Ce jeudi 28 mai 2026, la grande cour de l’école primaire Oumar Dramé, située dans le quartier Banankoroda, dans la commune urbaine de Kankan, a servi de cadre au lancement du Grand Prix littéraire du président de la Transition, le Général Mamadi Doumbouya.

Ce premier coup d’envoi marque le début d’un processus ambitieux piloté par le Sèdè Dandiya N°4. Cette initiative vise à mettre en lumière la richesse de la création littéraire guinéenne, à découvrir et promouvoir les écrivains locaux, et à encourager l’excellence afin de positionner la Guinée sur la scène littéraire africaine et internationale.
Le FODAC salue une initiative d’avenir
Dans sa communication, M. Malick Kébé, directeur général du Fonds de Développement Culturel et Artistique (FODAC), a encouragé et félicité les initiateurs du concours.
« Comme l’a si bien dit mon prédécesseur, l’année dernière, les lauréats se sont illustrés sur le plan international. Certains sont même aujourd’hui à l’étranger pour poursuivre leur formation. Vous savez, c’est un honneur d’étudier dans cet établissement, car c’est l’école qui a vu passer le président de la République, le Général Mamadi Doumbouya. C’est pour vous dire que parmi vous, il peut y avoir de futurs présidents demain. Tout dépendra du sérieux et du travail que vous fournirez ici pour devenir les futurs dirigeants de notre cher pays, la Guinée », a déclaré M. Kébé.
Un impact direct sur les résultats scolaires
Selon Souleymane Daffé, Directeur Préfectoral de l’Éducation (DPE) de Kankan, cette initiative s’inscrira durablement dans la dynamique de développement des compétences intellectuelles des élèves.
« C’est la troisième année consécutive que ce concours est organisé. Et chaque année, nous enregistrons des résultats concluants au niveau des examens nationaux. L’année dernière, par exemple, les trois premiers des trois options (sciences expérimentales, sciences mathématiques et sciences sociales) se sont tous classés parmi les lauréats au niveau national. C’est donc l’occasion pour moi, au nom de tous les encadreurs et enseignants, de remercier le Sèdè Dandiya, qui apporte un appui très fort à l’encadrement de nos candidats », a indiqué le DPE.
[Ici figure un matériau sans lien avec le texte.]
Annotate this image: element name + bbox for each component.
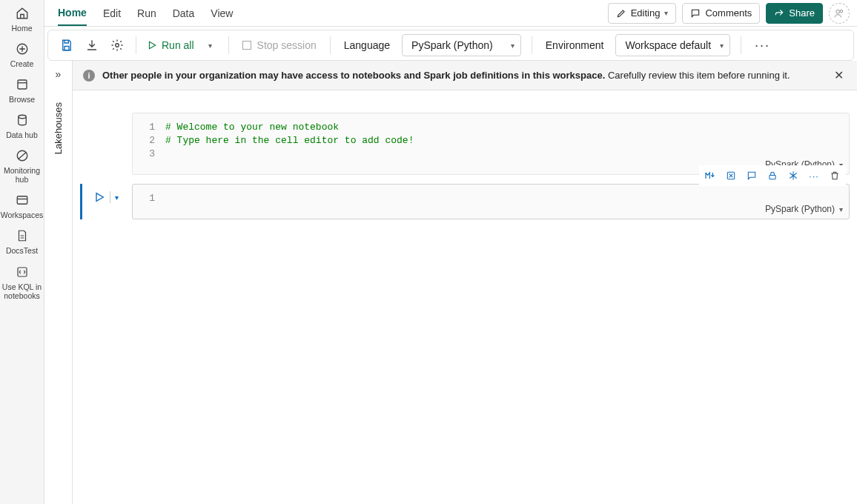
cell-wrapper: ▾ bbox=[80, 184, 850, 219]
cell-gutter: ▾ bbox=[80, 184, 132, 219]
environment-value: Workspace default bbox=[625, 39, 711, 51]
share-icon bbox=[774, 8, 784, 19]
code-lines: # Welcome to your new notebook # Type he… bbox=[165, 121, 849, 161]
nav-label: Monitoring hub bbox=[1, 166, 43, 184]
tab-run[interactable]: Run bbox=[137, 0, 156, 26]
nav-label: Create bbox=[10, 59, 34, 68]
browse-icon bbox=[13, 76, 31, 93]
settings-button[interactable] bbox=[106, 34, 128, 56]
cells-area: 123 # Welcome to your new notebook # Typ… bbox=[73, 90, 857, 236]
stop-session-label: Stop session bbox=[257, 39, 317, 51]
divider bbox=[532, 36, 532, 54]
expand-panel-button[interactable]: » bbox=[56, 68, 62, 80]
data-hub-icon bbox=[13, 111, 31, 129]
share-button[interactable]: Share bbox=[766, 3, 823, 24]
user-avatar[interactable] bbox=[829, 3, 850, 24]
cell-language-selector[interactable]: PySpark (Python) ▾ bbox=[765, 204, 843, 214]
docstest-icon bbox=[13, 227, 31, 245]
language-value: PySpark (Python) bbox=[411, 39, 493, 51]
divider bbox=[228, 36, 229, 54]
code-line bbox=[165, 147, 849, 161]
nav-data-hub[interactable]: Data hub bbox=[1, 111, 43, 139]
stop-icon bbox=[242, 41, 251, 50]
editing-mode-button[interactable]: Editing ▾ bbox=[608, 3, 677, 24]
banner-close-button[interactable]: ✕ bbox=[831, 68, 847, 82]
lock-cell-button[interactable] bbox=[763, 167, 782, 185]
nav-label: Data hub bbox=[6, 130, 38, 139]
code-line bbox=[165, 192, 849, 205]
divider bbox=[110, 191, 110, 203]
editing-label: Editing bbox=[631, 7, 661, 19]
play-icon bbox=[147, 40, 157, 50]
run-cell-button[interactable] bbox=[93, 191, 105, 203]
ribbon-toolbar: Run all ▾ Stop session Language PySpark … bbox=[47, 30, 854, 61]
svg-point-6 bbox=[836, 10, 840, 13]
workspaces-icon bbox=[13, 191, 31, 209]
home-icon bbox=[13, 4, 31, 22]
nav-browse[interactable]: Browse bbox=[1, 76, 43, 104]
run-all-button[interactable]: Run all bbox=[144, 39, 197, 51]
side-panel-collapsed: » Lakehouses bbox=[44, 61, 73, 504]
main-area: Home Edit Run Data View Editing ▾ Commen… bbox=[44, 0, 857, 504]
tab-home[interactable]: Home bbox=[58, 0, 87, 26]
comments-button[interactable]: Comments bbox=[682, 3, 760, 24]
menu-tabs: Home Edit Run Data View bbox=[58, 0, 233, 26]
cell-run-controls: ▾ bbox=[93, 191, 119, 203]
cell-toolbar: ··· bbox=[699, 165, 846, 186]
convert-markdown-button[interactable] bbox=[701, 167, 720, 185]
chevron-down-icon: ▾ bbox=[839, 205, 843, 213]
plus-circle-icon bbox=[13, 40, 31, 58]
banner-bold: Other people in your organization may ha… bbox=[102, 70, 605, 81]
code-cell[interactable]: ··· 1 bbox=[132, 184, 850, 219]
nav-home[interactable]: Home bbox=[1, 4, 43, 33]
chevron-down-icon: ▾ bbox=[720, 42, 724, 50]
side-panel-label[interactable]: Lakehouses bbox=[53, 102, 64, 154]
nav-docstest[interactable]: DocsTest bbox=[1, 227, 43, 255]
notebook-content: i Other people in your organization may … bbox=[73, 61, 857, 504]
clear-output-button[interactable] bbox=[721, 167, 741, 185]
share-label: Share bbox=[789, 7, 815, 19]
banner-text: Other people in your organization may ha… bbox=[102, 70, 790, 81]
tab-view[interactable]: View bbox=[211, 0, 233, 26]
nav-monitoring-hub[interactable]: Monitoring hub bbox=[1, 147, 43, 184]
download-button[interactable] bbox=[81, 34, 103, 56]
nav-create[interactable]: Create bbox=[1, 40, 43, 68]
svg-rect-1 bbox=[18, 80, 27, 89]
save-button[interactable] bbox=[56, 34, 78, 56]
environment-dropdown[interactable]: Workspace default ▾ bbox=[615, 34, 730, 56]
divider bbox=[330, 36, 331, 54]
edit-icon bbox=[616, 8, 626, 19]
svg-point-8 bbox=[116, 44, 119, 47]
monitoring-icon bbox=[13, 147, 31, 165]
chevron-down-icon: ▾ bbox=[664, 9, 668, 17]
svg-point-7 bbox=[840, 10, 843, 13]
run-all-label: Run all bbox=[162, 39, 194, 51]
stop-session-button: Stop session bbox=[236, 39, 322, 51]
menu-bar: Home Edit Run Data View Editing ▾ Commen… bbox=[44, 0, 857, 27]
nav-use-kql[interactable]: Use KQL in notebooks bbox=[1, 263, 43, 300]
comment-cell-button[interactable] bbox=[742, 167, 761, 185]
tab-edit[interactable]: Edit bbox=[103, 0, 121, 26]
banner-rest: Carefully review this item before runnin… bbox=[608, 70, 790, 81]
delete-cell-button[interactable] bbox=[825, 167, 844, 185]
left-nav-rail: Home Create Browse Data hub Monitoring h… bbox=[0, 0, 44, 504]
chevron-down-icon: ▾ bbox=[511, 42, 514, 50]
tab-data[interactable]: Data bbox=[173, 0, 195, 26]
more-cell-actions-button[interactable]: ··· bbox=[804, 167, 824, 185]
nav-workspaces[interactable]: Workspaces bbox=[1, 191, 43, 219]
code-lines bbox=[165, 192, 849, 205]
cell-language: PySpark (Python) bbox=[765, 204, 835, 214]
line-numbers: 1 bbox=[133, 192, 165, 205]
freeze-cell-button[interactable] bbox=[784, 167, 803, 185]
kql-icon bbox=[13, 263, 31, 281]
cell-gutter bbox=[80, 113, 132, 175]
info-banner: i Other people in your organization may … bbox=[73, 61, 857, 90]
language-dropdown[interactable]: PySpark (Python) ▾ bbox=[402, 34, 521, 56]
code-editor[interactable]: 1 bbox=[133, 185, 849, 219]
nav-label: Workspaces bbox=[1, 210, 44, 219]
nav-label: Home bbox=[11, 24, 32, 33]
svg-point-2 bbox=[18, 115, 26, 119]
run-all-dropdown[interactable]: ▾ bbox=[200, 34, 221, 56]
run-cell-dropdown[interactable]: ▾ bbox=[115, 193, 119, 202]
more-actions-button[interactable]: ··· bbox=[749, 38, 776, 53]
La culture au service du développement intellectuel
M. Mamadou Diana Kaba, président du Sèdè Dandiya N°4, a à son tour remercié le président Mamadi Doumbouya et le préfet de Kankan pour leur accompagnement indéfectible.
« Aujourd’hui, l’école Oumar Dramé est le symbole de la renaissance de la Guinée, là où le président de la République a fait son école primaire. Nous avons choisi cet établissement pour dire aux candidats que Kankan mérite de figurer parmi l’élite. Certes, nous organisons la Mamaya. Mais ceux qui pensent que la Mamaya n’est qu’une simple réjouissance se trompent. Au-delà des festivités, il y a le développement socio-économique de la ville. Il faut que les enfants de Kankan sachent lire et écrire pour défendre les intérêts de leur ville. Vous êtes en compétition, vous n’êtes pas là pour tricher, car c’est l’avenir de Kankan et de la Guinée qui se joue. En formant l’élite, on ne triche pas. J’ai eu la chance de faire tout mon cursus, du primaire à l’université, à Kankan. Je suis un produit de l’éducation locale. En retour, je me dois d’aider ma ville à obtenir cette reconnaissance », a affirmé le président du Sèdè.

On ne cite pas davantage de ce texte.